Ani kalp çarpıntısında 5 önemli belirtiye dikkat

Ani kalp çarpıntısında 5 önemli belirtiye dikkat

İSTANBUL (PHA) - Kardiyoloji Bölümü’nden Uzm. Dr. Hüseyin Akçalı, ani kalp çarpıntısında ortaya çıkabilecek belirtiler ile ilgili bilgi verdi.

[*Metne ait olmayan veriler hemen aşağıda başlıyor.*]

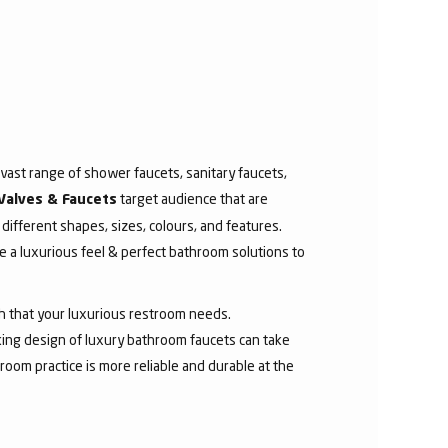
ast range of shower faucets, sanitary faucets,
target audience that are
Valves & Faucets
 different shapes, sizes, colours, and features.
 a luxurious feel & perfect bathroom solutions to
sh that your luxurious restroom needs.
aking design of luxury bathroom faucets can take
room practice is more reliable and durable at the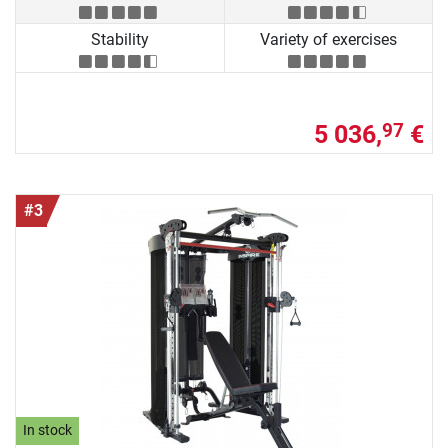
Stability
Variety of exercises
5 036,
€
97
#3
In stock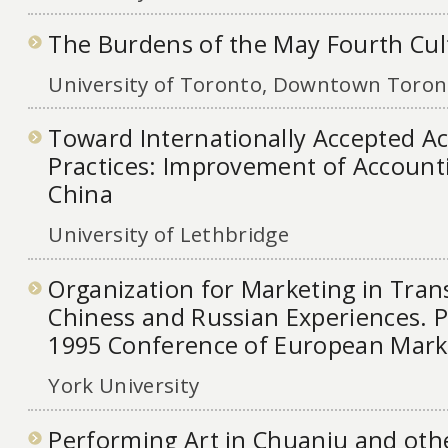
The Burdens of the May Fourth Cult
University of Toronto, Downtown Toront
Toward Internationally Accepted A
Practices: Improvement of Accounti
China
University of Lethbridge
Organization for Marketing in Tran
Chiness and Russian Experiences. P
1995 Conference of European Mar
York University
Performing Art in Chuanju and oth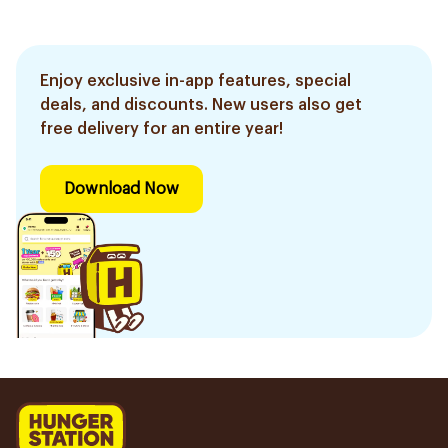
Enjoy exclusive in-app features, special
deals, and discounts. New users also get
free delivery for an entire year!
Download Now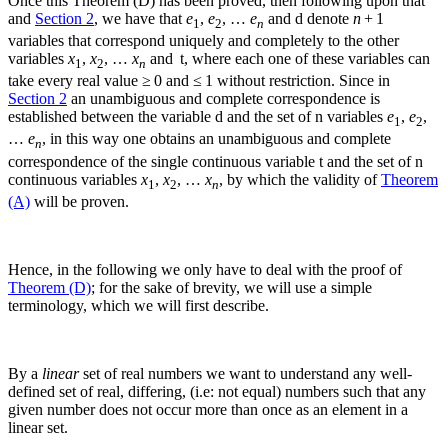
Once this Theorem (D) has been proved, then following upon that
and
Section 2
, we have that
e
,
e
, …
e
and
d
denote
n
+ 1
1
2
n
variables that correspond uniquely and completely to the other
variables
x
,
x
, …
x
and
t
, where each one of these variables can
1
2
n
take every real value ≥ 0 and ≤ 1 without restriction. Since in
Section 2
an unambiguous and complete correspondence is
established between the variable
d
and the set of
n
variables
e
,
e
,
1
2
…
e
, in this way one obtains an unambiguous and complete
n
correspondence of the single continuous variable
t
and the set of
n
continuous variables
x
,
x
, …
x
, by which the validity of
Theorem
1
2
n
(A)
will be proven.
Hence, in the following we only have to deal with the proof of
Theorem (D)
; for the sake of brevity, we will use a simple
terminology, which we will first describe.
By a
linear
set of real numbers we want to understand any well-
defined set of real, differing, (i.e: not equal) numbers such that any
given number does not occur more than once as an element in a
linear set.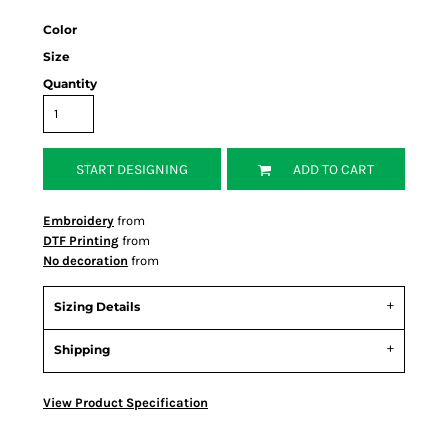
Color
Size
Quantity
START DESIGNING
ADD TO CART
Embroidery
from
DTF Printing
from
No decoration
from
Sizing Details
Shipping
View Product Specification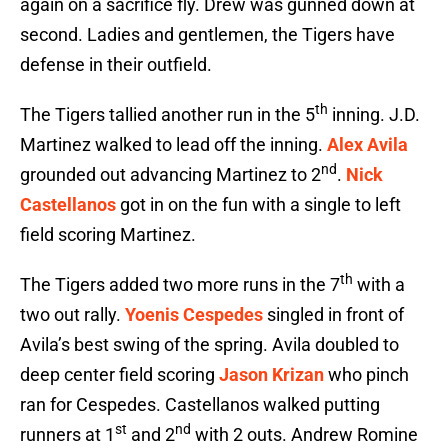
again on a sacrifice fly. Drew was gunned down at
second. Ladies and gentlemen, the Tigers have
defense in their outfield.
th
The Tigers tallied another run in the 5
inning. J.D.
Martinez walked to lead off the inning.
Alex Avila
nd
grounded out advancing Martinez to 2
.
Nick
Castellanos
got in on the fun with a single to left
field scoring Martinez.
th
The Tigers added two more runs in the 7
with a
two out rally.
Yoenis Cespedes
singled in front of
Avila’s best swing of the spring. Avila doubled to
deep center field scoring
Jason Krizan
who pinch
ran for Cespedes. Castellanos walked putting
st
nd
runners at 1
and 2
with 2 outs. Andrew Romine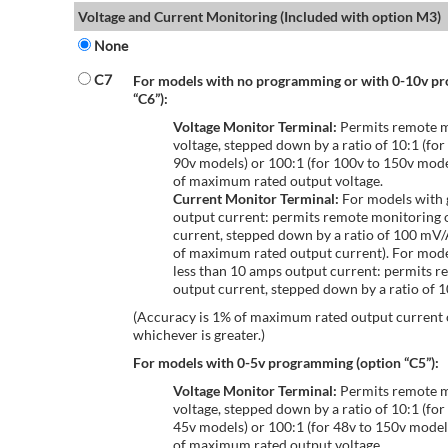
Voltage and Current Monitoring (Included with option M3)
None
C7
For models with no programming or with 0-10v p
“C6”):
Voltage Monitor Terminal:
Permits remote m
voltage, stepped down by a ratio of 10:1 (for
90v models) or 100:1 (for 100v to 150v mode
of maximum rated output voltage.
Current Monitor Terminal:
For models with 
output current: permits remote monitoring 
current, stepped down by a ratio of 100 mV
of maximum rated output current). For mode
less than 10 amps output current: permits r
output current, stepped down by a ratio of
(Accuracy is 1% of maximum rated output current
whichever is greater.)
For models with 0-5v programming (option “C5”):
Voltage Monitor Terminal:
Permits remote m
voltage, stepped down by a ratio of 10:1 (for
45v models) or 100:1 (for 48v to 150v model
of maximum rated output voltage.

Kalp hastalıklarının görülme yaşı günümüz koşullarıyla birlikte genç yaşlara kadar iniyor. Stres, aşırı yoğun duygular ve iş yaşamındaki tempo kalp atışlarını etkileyip kalp rahatsızlıklarına neden olabiliyor. Kalp çarpıntıları ise kalbin normalden fazla atması yani kalp atım hızının saniyede 100 atımın üstüne çıkmasıyla görülüyor. Taşikardi yani ani kalp çarpıntıları kişinin sağlığını olumsuz etkiliyor ve günlük yaşam düzenini bozabiliyor. Kalp çarpıntısına eşlik eden bazı belirtilere de dikkat edilmesi gerekiyor. Taşikardi hastalığı kişilerin sağlığını olumsuz etkileyebilmektedir. Stres, aşırı tempo, ağır egzersiz ve sporlar, yorgunluk, üzüntü, panik atağa bağlı gelişebilen kalp çarpıntıları nedeniyle taşikardi ortaya çıkabilmektedir. Taşikardi bireylerde ilk olarak çarpıntıyla sinyal vermekte ve devamında bu belirtiler ortaya çıkmaktadır:
“Kalp çarpıntısıyla birlikte oluşan mide bulantısı, aşırı göğüs ağrısı, kalp ağrısı, yorgunluk ile seyreden aşırı güçsüz hissetme, bayılma hissi ve bayılma yaşanması, baş dönmesi ve bilinç kaybı yaşanması.”
Kalp, vücut için gerekli olan oksijen ile zenginleşen kanı organlara ulaştırarak kalp atımını sağlamaktadır. Normal döngüsünü gerçekleştiremeyen kalpte aşırı kalp çarpıntısı oluşabilmektedir. Bu çarpıntıları tetikleyen besinler ve sıvılar ile kalp atım hızı çoğalmaktadır. Özellikle günümüzde sık sık tükettiğimiz çay ve kahveler kalp atım hızımızı ve kalp ritmimizi etkileyebilmektedir. Taşikardi ve kalp rahatsızlığı yaşayan bireyler çay ve kahve tüketimlerinde çok dikkatli olmalı ve olabildiğince az tüketmeyi tercih etmeliler. Hipertansiyon, aritmi, taşikardi ve kalp rahatsızlıkları olan kişiler kahve tüketimi sonrasında çarpıntı yaşabilmektedir. Kan basıncını artıran kahve, aşırı tüketildiği takdirde sağlıklı bireylerde de zamanla çarpıntıya bağlı rahatsızlıklara neden olabilmektedir. Kalbin, kas dokusu oksijen ihtiyacı duymaktadır. Bu oksijen ihtiyacı karşılanmadığı takdirde oksijen açığı ile kişilerde hücre azalması, hücre ölümü ya da oksijen azlığı sonucunda ilerleyen kalp krizi riski oluşabilmektedir. Taşikardi ile oluşan, kalp atım hızının artışı kalp içindeki oksijeni tüketebilmektedir. Yeteri kadar kan pompalayamayan kalpte taşikardi ile kalp krizi de gelişebilmektedir. Gerekli tetkik ve muayenelerle taşikardi tanısı konulduktan sonra, tedavi yöntemlerinden biri olan kalp atım hızını yavaşlatmayı amaçlayan, vagus adı verilen sinirin uyarılması için vegal manevra tekniğinin uygulanması sağlanmaktadır. Vegal manevra tekniği kullanılarak kontrol altına alınamayan kalp çarpıntıları antiaritmik ilaçlarla kontrol altına alınmaktadır. Doktorlar tarafından yazılan ilaç tedavileri kalbin çalışma hızını normal seyrine döndürmeyi sağlamaktadır. İlaçlar ile sonuç alınamayan taşikardi vakalarında kateter ablasyon ile çarpıntıya neden olan damarlara yakılma işlemi uygulanarak sinyal geçişine son verilmektedir. Aritmi rahatsızlığı bulunan bireyler için tanı ve tedavi süreci oldukça önemli olabilmektedir. Zaman kaybetmeden tanı ve tedavi süresine dâhil olan kişilerde yaşam kalitesi bozulmamakta, günlük rutine kısa sürede dönüş sağlanmaktadır.